**What the task requires**
Starting at the line that contains "Price : ₹ 9/KM", repeat each line of the listing below through the last one, exactly, and leave out every picture.
--- START ---
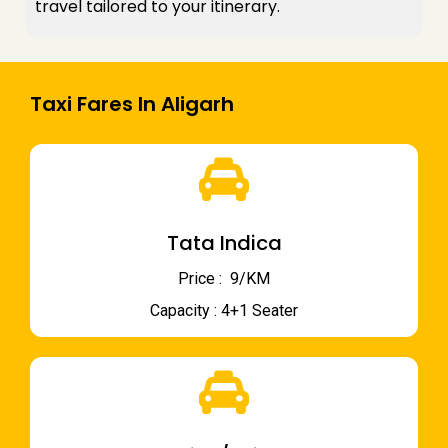
travel tailored to your itinerary.
Taxi Fares In Aligarh
Tata Indica
Price : ₹ 9/KM
Capacity : 4+1 Seater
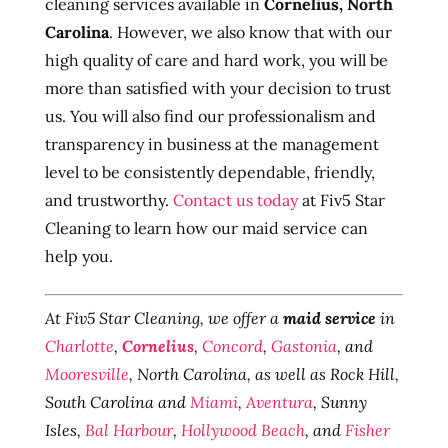
cleaning services available in
Cornelius, North
Carolina
. However, we also know that with our
high quality of care and hard work, you will be
more than satisfied with your decision to trust
us. You will also find our professionalism and
transparency in business at the management
level to be consistently dependable, friendly,
and trustworthy.
Contact us today
at Fiv5 Star
Cleaning to learn how our maid service can
help you.
At Fiv5 Star Cleaning, we offer a
maid service
in
Charlotte
,
Cornelius
,
Concord
,
Gastonia
, and
Mooresville
, North Carolina, as well as Rock Hill,
South Carolina and
Miami
,
Aventura
, Sunny
Isles,
Bal Harbour
,
Hollywood Beach
, and
Fisher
--- END ---
**Written reply**
Price : ₹ 9/KM
Capacity : 4+1 Seater
cleaning services available in
Cornelius, North
Carolina
. However, we also know that with our
high quality of care and hard work, you will be
more than satisfied with your decision to trust
us. You will also find our professionalism and
transparency in business at the management
level to be consistently dependable, friendly,
and trustworthy.
Contact us today
at Fiv5 Star
Cleaning to learn how our maid service can
help you.
At Fiv5 Star Cleaning, we offer a
maid service
in
Charlotte
,
Cornelius
,
Concord
,
Gastonia
, and
Mooresville
, North Carolina, as well as Rock Hill,
South Carolina and
Miami
,
Aventura
, Sunny
Isles,
Bal Harbour
,
Hollywood Beach
, and
Fisher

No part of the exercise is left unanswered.